● **PROBLEM DESCRIPTION**: Would you write out the entries again, exactly as they are, but without images?

⟨

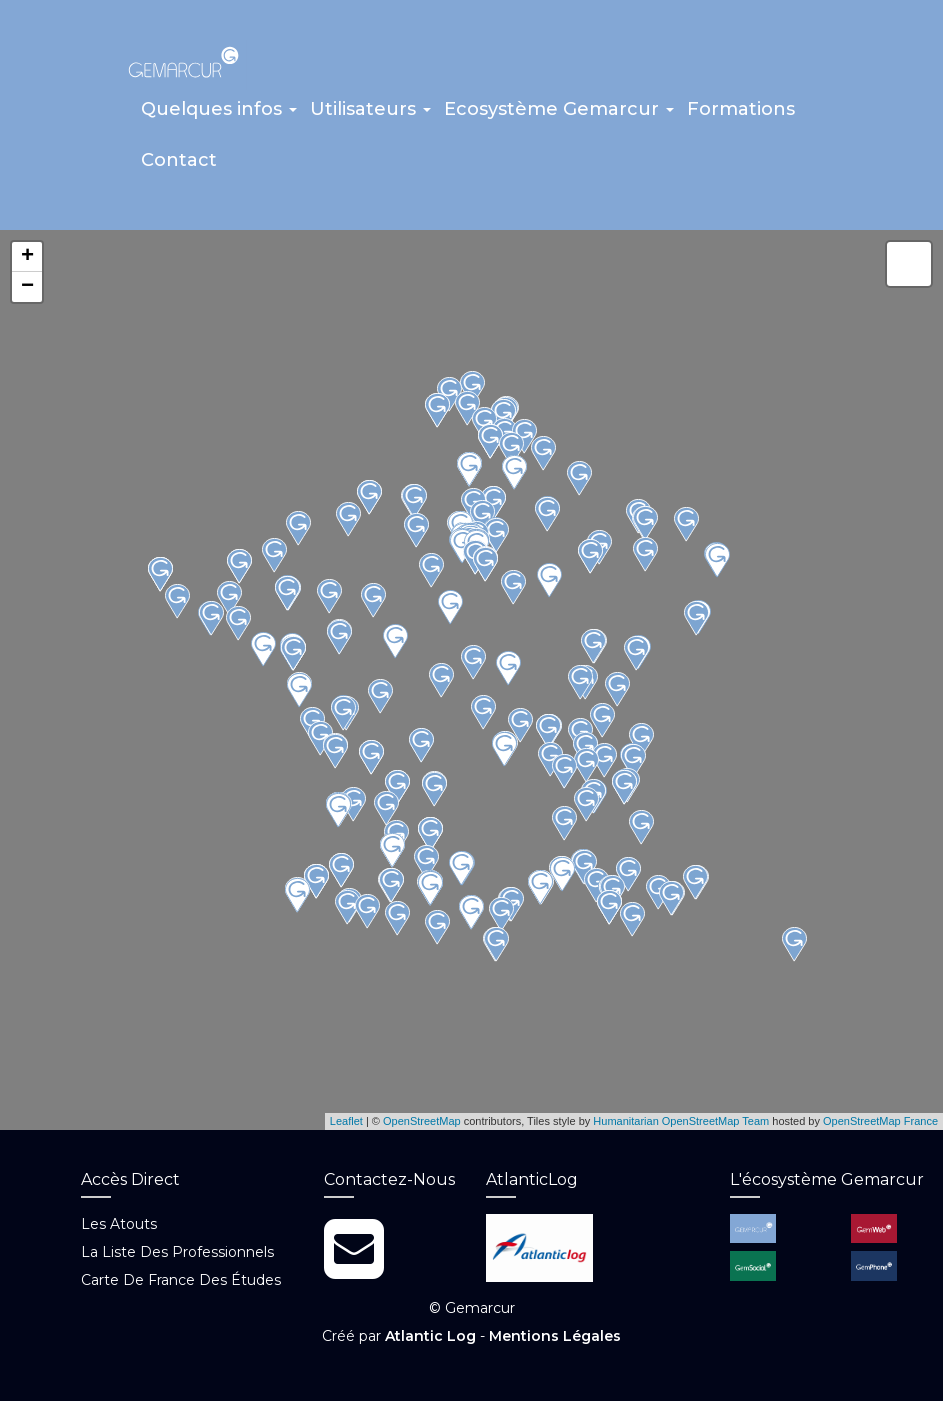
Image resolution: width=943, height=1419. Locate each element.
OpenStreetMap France (880, 1128)
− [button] (27, 294)
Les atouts (119, 1231)
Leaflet (346, 1128)
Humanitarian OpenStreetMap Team (681, 1128)
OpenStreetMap (422, 1128)
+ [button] (27, 264)
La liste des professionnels (177, 1259)
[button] (219, 119)
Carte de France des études (181, 1287)
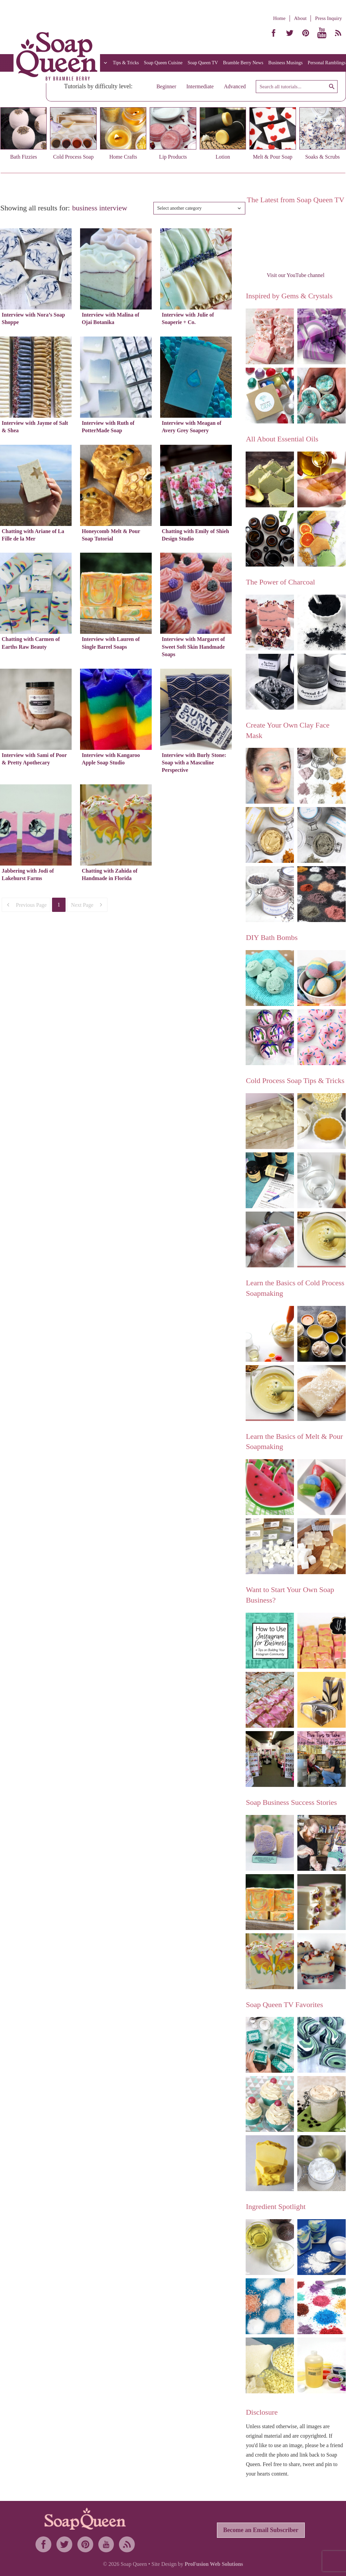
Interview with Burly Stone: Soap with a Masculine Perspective (194, 762)
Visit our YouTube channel (295, 275)
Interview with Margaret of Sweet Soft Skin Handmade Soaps (193, 646)
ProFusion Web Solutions (213, 2564)
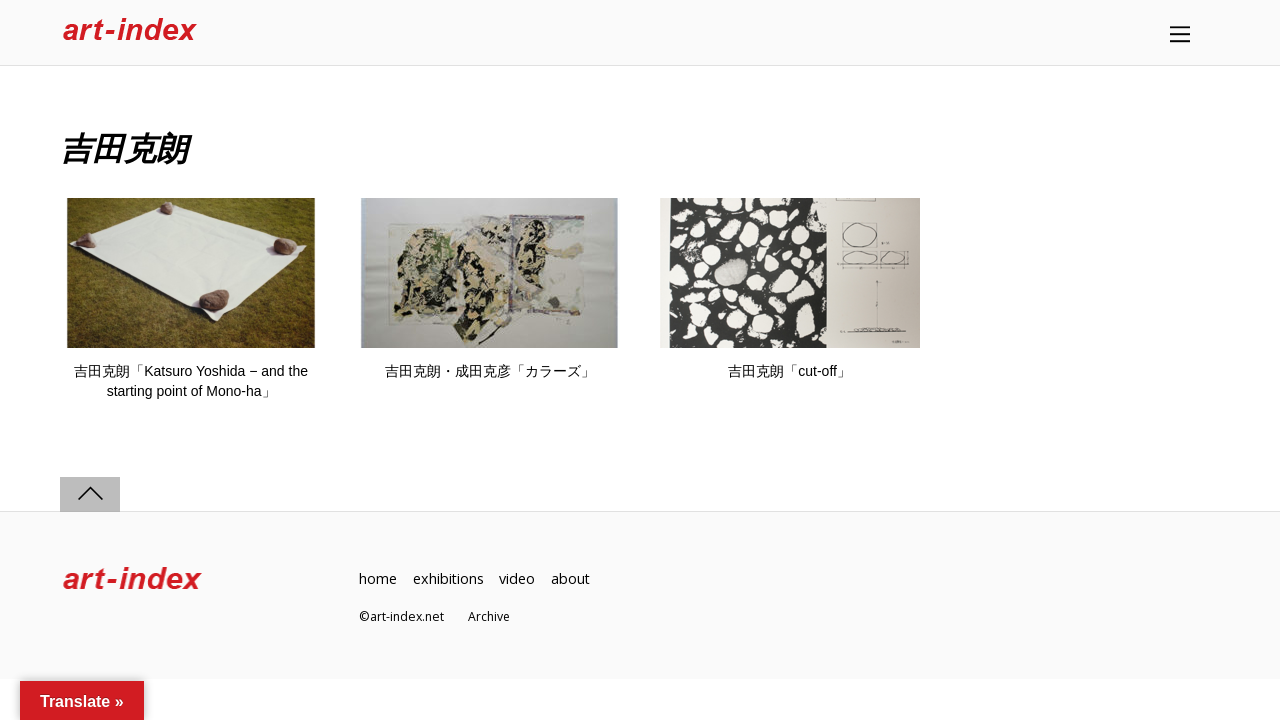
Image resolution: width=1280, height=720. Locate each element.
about (572, 578)
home (378, 578)
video (518, 578)
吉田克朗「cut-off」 (789, 371)
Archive (489, 616)
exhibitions (449, 578)
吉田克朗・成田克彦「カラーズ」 (490, 371)
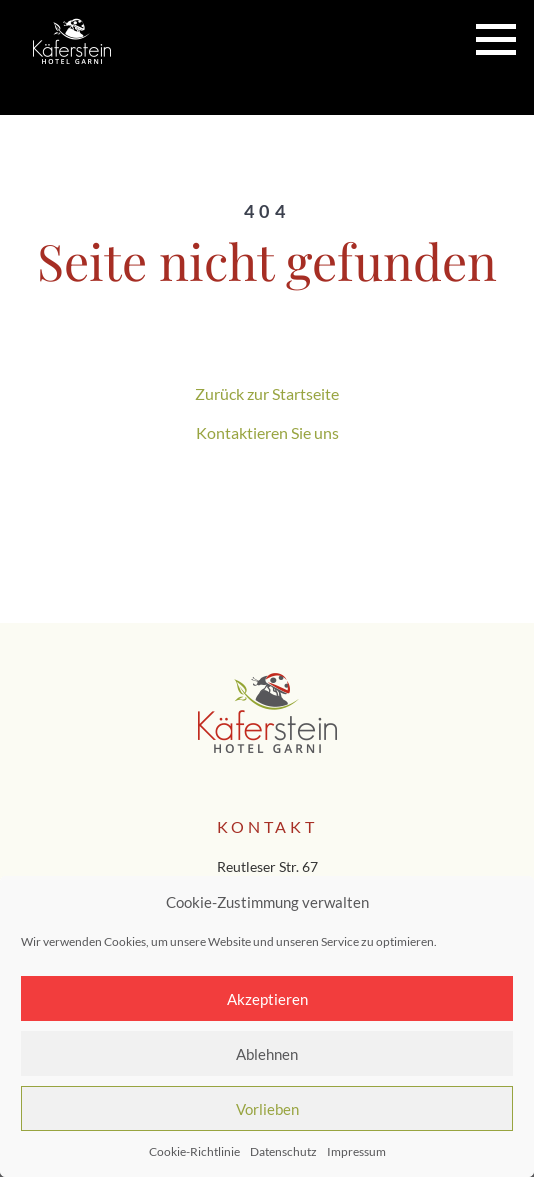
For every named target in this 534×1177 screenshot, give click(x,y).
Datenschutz (283, 1151)
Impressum (356, 1151)
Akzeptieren (267, 999)
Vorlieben (267, 1109)
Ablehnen (267, 1054)
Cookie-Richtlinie (194, 1151)
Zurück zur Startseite (267, 393)
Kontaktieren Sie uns (267, 432)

⟩

● **RESULT FOR THIS TASK**:
Image resolution: width=943, height=1419. Locate each element.
OpenStreetMap France (880, 1128)
− [button] (27, 294)
Les atouts (119, 1231)
Leaflet (346, 1128)
Humanitarian OpenStreetMap Team (681, 1128)
OpenStreetMap (422, 1128)
+ [button] (27, 264)
La liste des professionnels (177, 1259)
[button] (219, 119)
Carte de France des études (181, 1287)
Interview with Burly Stone: Soap with a Masculine Perspective (194, 762)
Visit our YouTube channel (295, 275)
Interview with Margaret of Sweet Soft Skin Handmade Soaps (193, 646)
ProFusion Web Solutions (213, 2564)
Image resolution: width=1280, height=720. Locate each element.
about (572, 578)
home (378, 578)
video (518, 578)
吉田克朗「cut-off」 (789, 371)
Archive (489, 616)
exhibitions (449, 578)
吉田克朗・成田克彦「カラーズ」 (490, 371)
For every named target in this 534×1177 screenshot, give click(x,y).
Datenschutz (283, 1151)
Impressum (356, 1151)
Akzeptieren (267, 999)
Vorlieben (267, 1109)
Ablehnen (267, 1054)
Cookie-Richtlinie (194, 1151)
Zurück zur Startseite (267, 393)
Kontaktieren Sie uns (267, 432)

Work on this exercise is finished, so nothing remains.